I reluctantly left Irun but there were so many cities coming up where I would have to stay in hostels that I could not justify a full rest day. Only 20 odd kms from Irun to San Sebastian but I could not make up my mind whether I would try stealth camping, a pilgrim´s hostel or a normal hostel in San Sebastian. After leaving Irun I first came through a little fishing town where everyone was gathering along the port entrance. I wondered what was going on and was told that everyone was waiting for a huge cruise ship that was so big that it would hardly fit through the port entrance. I guess the captain must have been really nervous as it really was a tight fit. I then ran into my first fellow pilgrims who kept me talking but then I decided to give stealth camping a try. It was still relatively early but hiking further would get me into the city. I had found a halfway decent site when I realised that plenty of people were walking around - and that I would have to wait before I could set up my tent. I still felt a bit uncomfortable about camping so close to civilisation when all of a sudden the music started: A music group had settled close to my spot and entertained me with loud medieaval music. Knowing that this is Spain I realised that the music would go on forever - and decided to move on. My guidebook listed a youth hostel nearby that doubled as a pilgrim´s hostel. The receptionist greeted me very friendly and although there was a bed available she suggested that I should move on to the bigger city hostel with shops and restaurants nearby. She called ahead for me and made a reservation. "Only 40 minutes walk", she told me. I don´t know how she walks but it took me 1 1/2 hours and a full culture shock to get there.

San Sebastian
The walk through San Sebastion took me along the main paseo along the beach - on prime paseo time Sunday evening. The street was so crowded that I could hardly make my way through. I must say that after 4 months in the boon docks I was shocked to see so many people - and so many girls in ultrashort shorts. Hiking gets you a bit out of touch with fashion.... At nine o´clock I finally arrived at the city hostel where I was given a bed - but no food. All nearby places were closed in August on a Sunday night and I ended up eating in a Doner Kebab place.... Not the best of food, but I was so hungry!!! Again, very reluctantly I left San Sebastion the next day after shopping for guidebooks and food. But five days later I would be in Bilbao and there I wanted to spend a well deserved rest day with museums and shops.

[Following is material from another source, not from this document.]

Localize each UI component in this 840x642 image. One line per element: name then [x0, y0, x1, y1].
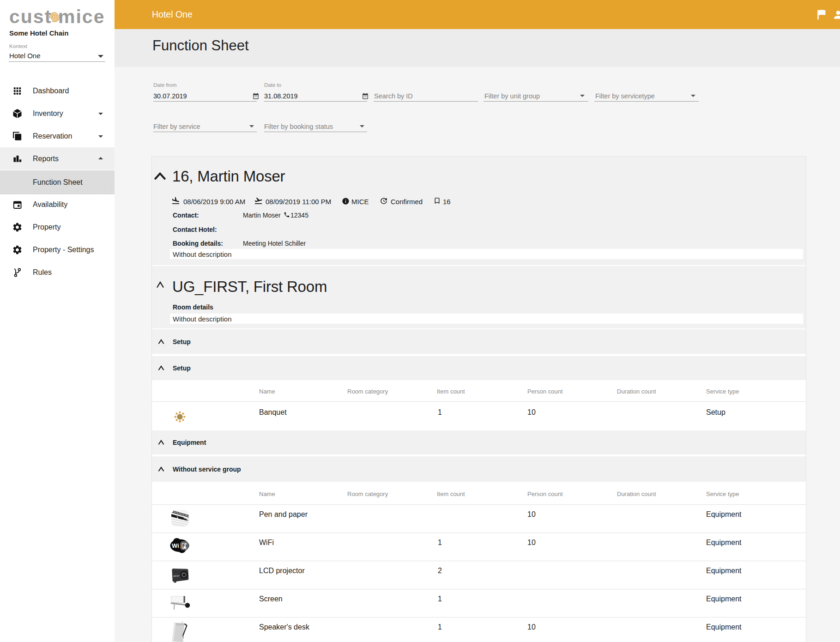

Those five days were pretty hard. Although the hiking is very easy compared with the Pyrenees I had not thought of the climate. It was hot, but more importantly it was very humid and that was the biggest problem. I was sweating so profusely that sweat was dripping onto my guidebook when reading it. The climbs are very short and not too steep, but only the slightest physical exercise and all my clothes were soaking wet. Chafing has become a big problem again. Although I take a sponge bath every night before going to bed I feel sticky and uncomfortable. And this is very hilly country. I am still doing 1,000 m of elevation gain per day! Although there is plenty to see along the way I have sort of lost interest in churches and local museums. All I can get excited about is a shower. I had been looking forward to Gernika with its Peace Museum but it turned out to be very disappointing. But now I am in Bilbao and tomorrow will be my rest day - hurray! Guggenheim Museum is waiting for me!